When a beekeeper gets really confident, he or she can start to learn about breeding bees, and taking queen eggs and placing them in other hives, where they can be drawn into new queen cells by the workers there.
Robert explains that it is often the uncertainty of breeding that attracts some people to the practice.
“For example, we have an elderly member who has bred pigs, cows, and sheep all his life, and was the managing director of a salmon farm, but he finds breeding bees almost impossible, because you can’t control one half of the mating stream (i.e the drones, which gather from hives all over the country, and as such, can be unpredictable in their character).

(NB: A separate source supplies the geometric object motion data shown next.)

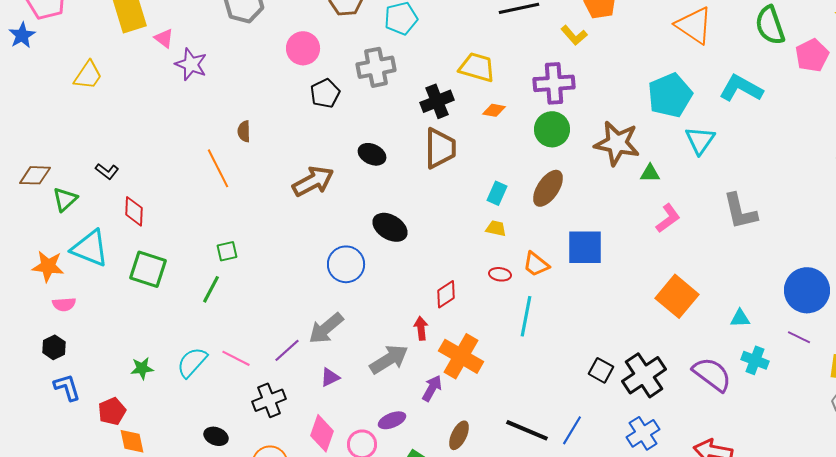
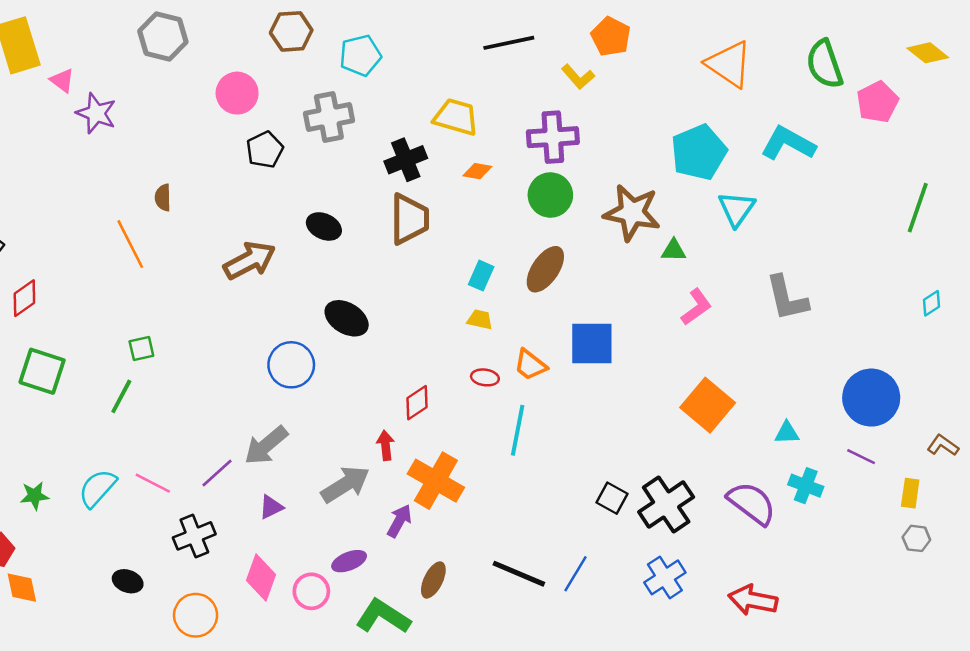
red diamond: (134, 211) -> (24, 298), turned 52

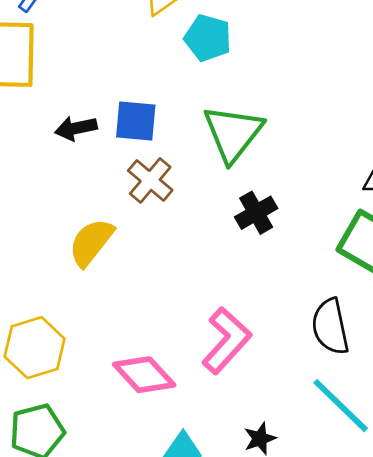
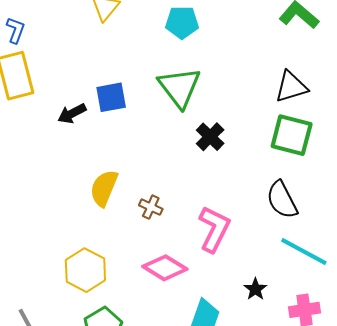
cyan pentagon: (208, 38) -> (182, 22), moved
brown cross: (150, 180) -> (151, 207), moved, size x0.7

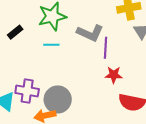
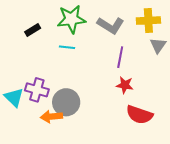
gray L-shape: (90, 33) -> (111, 25), moved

I smile at the implication of ‘wild drones’, but the men assure me that bees can become enraged in seconds, for no apparent reason, other than, like their human handlers, one supposes, they’re just having ‘an off day.’ They’re also particularly irritated by strong smells like alcohol, perfume and aftershave.
And it is learning to accept that, and handle the bees both safely and confidently, that the beekeeping courses will teach you, adds Patrick.
He tells us about one young man who felt demoralised because he had been getting stung by his angry hive, and as a result felt afraid of them.
Patrick mentored him, and when he saw that he was doing exactly all he should be, his confidence came back as he saw for himself he wasn’t doing anything wrong.
“One of the things you have to learn is when to close up the hive for a while if the bees are cross.
“Beginners are given this kind of training as well as it cane be easy for them to get demoralised.”